House debates

Thursday, 13 February 2020

Statements by Members

Baha'i Faith, Arts

10:24 am

Photo of Peter KhalilPeter Khalil (Wills, Australian Labor Party) Share this | | Hansard source

The people of the Baha'i faith in my electorate of Wills and across Australia are deeply concerned about their brothers and sisters in Iran. Since 1979, the government of Iran has made it official policy to discriminate against and persecute members of the Baha'i community, Iran's largest non-Muslim religious minority. In 2016, the former UN Secretary-General Ban Ki-moon described Baha'is as 'the most severely persecuted religious minority in Iran'. The Australian parliament in 2012 and 2015 condemned the persecution and treatment of Baha'is in Iran.
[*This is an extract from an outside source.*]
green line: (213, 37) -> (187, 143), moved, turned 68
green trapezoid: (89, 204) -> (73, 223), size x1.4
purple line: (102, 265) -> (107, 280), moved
In recent months, the Baha'i people in Iran have faced a new and increased form of oppression through Iran's national ID card program. The national ID card now requires people to identify with only one of four religions: Islam, Christianity, Judaism or Zoroastrianism. Anyone who does not, including Baha'is, is denied an ID card, effectively rendering them a nonperson. Without this card, a person in Iran can't get a driver's licence, a passport or a work permit; they can't open and use a bank account or enter into a contract—pretty much anything that you need to do in modern life. These are fundamental rights that are important, and they're being denied to a group of people based on their religious faith.
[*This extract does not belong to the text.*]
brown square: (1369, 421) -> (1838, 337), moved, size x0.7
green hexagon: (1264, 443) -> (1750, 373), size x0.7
I'm extremely concerned about this latest development in the long history of persecution of the Baha'i people in Iran. As leaders in a democracy in this place, we must speak up for people around the world who are being denied their rights on the basis of their faith, race or ethnicity. I urge the government and the Minister for Foreign Affairs to make representations to the Iranian ambassador on behalf of the people of the Baha'i faith.

I also want to take this opportunity to talk about arts in my community. In my first speech in 2016, I spoke about the importance of the arts in society. A thriving arts sector is the heart and soul of any society. Many of my constituents in Wills are that heart and soul, working and creating in the arts. I think we've all experienced that feeling when a creative work inspires you, moves you, makes you think about something in a different or even better way or makes you stop thinking altogether and reminds you to just be in that moment. That's what the power of the arts is about. It gives us something that's almost indescribable—something fundamental, I think, to being a human being.

That's why it beggars belief, even with this government's disgraceful track record on the arts, that, during the last week in this place in 2019, the Liberal-National government abolished the Department of Communications and the Arts and merged it into a so-called superdepartment which became the Department of Infrastructure, Transport, Regional Development and Communications. The artists, the musicians, the actors, the dancers, the singers and the filmmakers of Australia deserve better than that from this government. They deserve their own department. They deserve a government that supports them, not a government that cuts funding to the arts every chance they get, because the arts are so critically important to our society.